In between sobs I managed to discern some words about how Zachary’s pumpkin was so much better and perfect and hers was…not.  I could practically see in her eyes the contempt she had for that poor scratched-up pumpkin.

This is nothing new in my world.  The kids always seem to be wanting what the other one has (the purple plate, the bigger Lego set, the better stick found outside, and on and on it goes) . Many fights and tears and conversations have taken place around this issue.  It honestly makes me want to tear my hair out.

But this time I was struck in a new way.  My girl had SO MUCH  joy in her pumpkin – and now it was all gone.  And I was not okay with that, I grieved for her and her heart.  Something had been stolen and I wanted to get it back.
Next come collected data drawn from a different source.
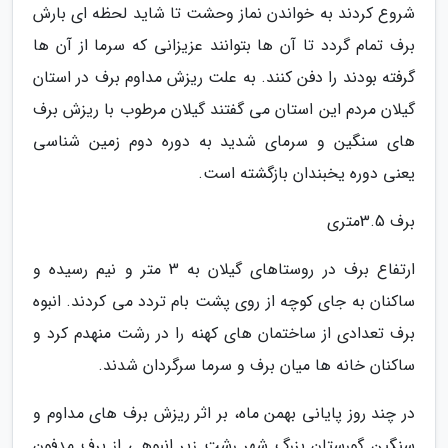
شروع کردند به خواندن نماز وحشت تا شاید لحظه ای بارش
برف تمام گردد تا آن ها بتوانند عزیزانی که سرما از آن ها
گرفته بودند را دفن کنند. به علت ریزش مداوم برف در استان
گیلان مردم این استان می گفتند گیلان مرطوب با ریزش برف
های سنگین و سرمای شدید به دوره دوم زمین شناسی
یعنی دوره یخبندان بازگشته است.
برف 3.5متری
ارتفاع برف در روستاهای گیلان به 3 متر و نیم رسیده و
ساکنان به جای کوچه از روی پشت بام تردد می کردند. انبوه
برف تعدادی از ساختمان های کهنه را در رشت منهدم کرد و
ساکنان خانه ها میان برف و سرما سرگردان شدند.
در چند روز پایانی بهمن ماه، بر اثر ریزش برف های مداوم و
سنگین گورستان بزرگ شهر رشت زیر انبوهی از برف مدفون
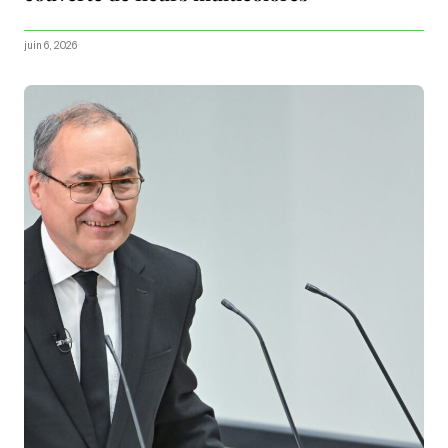
juin 6, 2026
So I sat down, pulled her in my lap and told her a story.  A story about how mommy LOVES leading bible studies and teaching God’s word.  It brings me joy, it brings me pleasure, it brings me purpose.  I love the men and women I have gotten to serve through this act and the ways God has ministered to them through it.  But one time (okay more than one time, but I didn’t tell Evie that…) I started noticing another woman – who also was a writer and teacher and leader -who seemed to do everything better than me.  More creatively, more powerfully, more impactfully and in cuter clothes than me.  When glancing down at my own work, all of a sudden what was in my hands appeared dull and hollow and small.  Like dents on a pumpkin.

I painted a picture for my daughter of how comparison, dressed all in black to be an extra sneaky burglar, broke into my heart and stole something from me.  He stole my joy and the love that I had for the work in front of me.   My work hadn’t changed.  I hadn’t changed.  The only thing that had changed was the presence of comparison.  And that changed everything.

Remember how much fun your field trip was, Evangeline?  Remember the hard work of traipsing through a field?  Remember how there were lots to choose from, but you picked just the right one?  Remember how you carried it around with your classmates? Remember how excited you were to show it to me when I picked you up from school?   Girl, that is YOUR pumpkin!

She remembered, I could see it in her eyes (I love when my parenting talks actually work!)

Zachary’s pumpkin doesn’t change ANY of that, don’t let comparison steal your joy.  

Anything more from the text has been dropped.